ACTIVITY> Give back every line of the material below exactly, but no images.

PROVIDED INFORMATION>
========

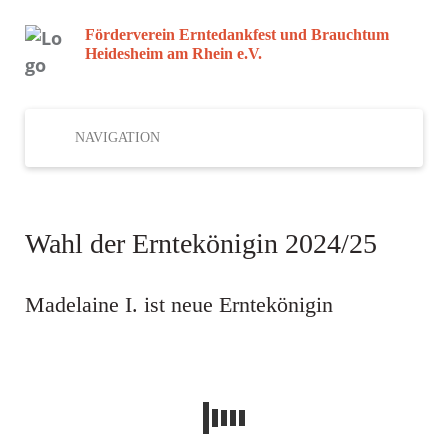
Förderverein Erntedankfest und Brauchtum
Heidesheim am Rhein e.V.
NAVIGATION
Wahl der Erntekönigin 2024/25
Madelaine I. ist neue Erntekönigin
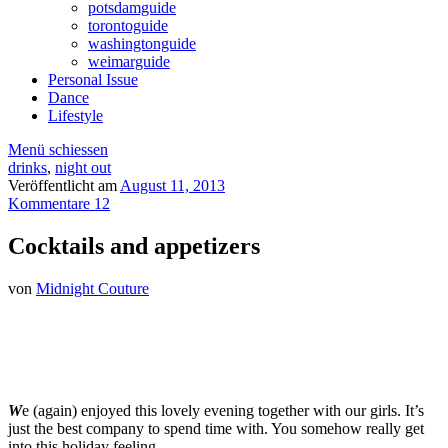
potsdamguide
torontoguide
washingtonguide
weimarguide
Personal Issue
Dance
Lifestyle
Menü schiessen
drinks
,
night out
Veröffentlicht am
August 11, 2013
Kommentare 12
Cocktails and appetizers
von
Midnight Couture
W
e (again) enjoyed this lovely evening together with our girls. It’s
just the best company to spend time with. You somehow really get
into this holiday feeling.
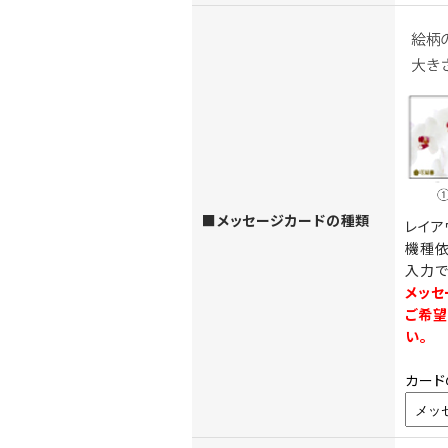
■メッセージカードの種類
レイア
機種依
入力で
メッセ
ご希望
い。
カード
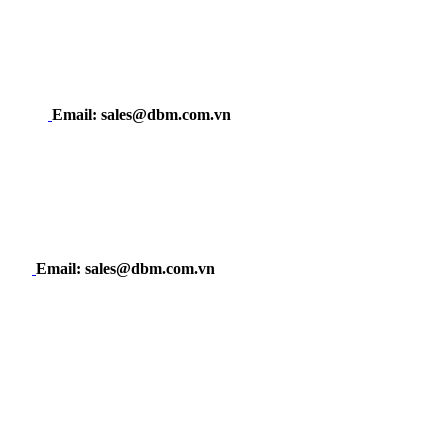
Email: sales@dbm.com.vn
Email: sales@dbm.com.vn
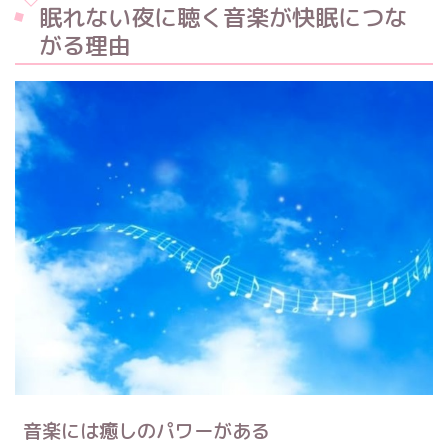
眠れない夜に聴く音楽が快眠につな
がる理由
音楽には癒しのパワーがある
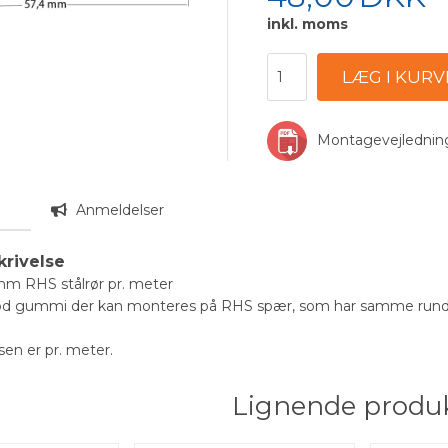
inkl. moms
Montagevejledni
n
Anmeldelser
krivelse
mm RHS stålrør pr. meter
d gummi der kan monteres på RHS spær, som har samme rundi
en er pr. meter.
Lignende produ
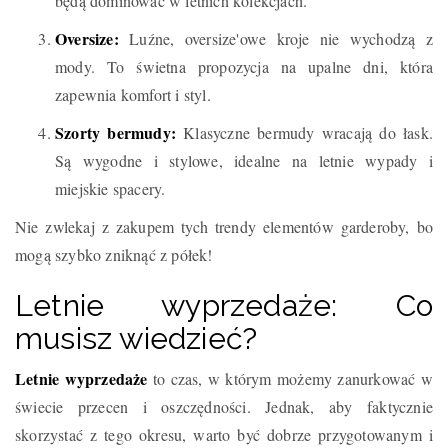
będą dominować w letnich kolekcjach.
Oversize:
Luźne, oversize'owe kroje nie wychodzą z
mody. To świetna propozycja na upalne dni, która
zapewnia komfort i styl.
Szorty bermudy:
Klasyczne bermudy wracają do łask.
Są wygodne i stylowe, idealne na letnie wypady i
miejskie spacery.
Nie zwlekaj z zakupem tych trendy elementów garderoby, bo
mogą szybko zniknąć z półek!
Letnie wyprzedaże: Co
musisz wiedzieć?
Letnie wyprzedaże
to czas, w którym możemy zanurkować w
świecie przecen i oszczędności. Jednak, aby faktycznie
skorzystać z tego okresu, warto być dobrze przygotowanym i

========

ANSWER>
Förderverein Erntedankfest und Brauchtum
Heidesheim am Rhein e.V.
NAVIGATION
Wahl der Erntekönigin 2024/25
Madelaine I. ist neue Erntekönigin
potsdamguide
torontoguide
washingtonguide
weimarguide
Personal Issue
Dance
Lifestyle
Menü schiessen
drinks
,
night out
Veröffentlicht am
August 11, 2013
Kommentare 12
Cocktails and appetizers
von
Midnight Couture
W
e (again) enjoyed this lovely evening together with our girls. It’s
just the best company to spend time with. You somehow really get
into this holiday feeling.
■メッセージカードの種類
レイア
機種依
入力で
メッセ
ご希望
い。
カード
Email: sales@dbm.com.vn
Email: sales@dbm.com.vn
眠れない夜に聴く音楽が快眠につな
がる理由
音楽には癒しのパワーがある
inkl. moms
Montagevejledni
n
Anmeldelser
krivelse
mm RHS stålrør pr. meter
d gummi der kan monteres på RHS spær, som har samme rundi
en er pr. meter.
Lignende produ
będą dominować w letnich kolekcjach.
Oversize:
Luźne, oversize'owe kroje nie wychodzą z
mody. To świetna propozycja na upalne dni, która
zapewnia komfort i styl.
Szorty bermudy:
Klasyczne bermudy wracają do łask.
Są wygodne i stylowe, idealne na letnie wypady i
miejskie spacery.
Nie zwlekaj z zakupem tych trendy elementów garderoby, bo
mogą szybko zniknąć z półek!
Letnie wyprzedaże: Co
musisz wiedzieć?
Letnie wyprzedaże
to czas, w którym możemy zanurkować w
świecie przecen i oszczędności. Jednak, aby faktycznie
skorzystać z tego okresu, warto być dobrze przygotowanym i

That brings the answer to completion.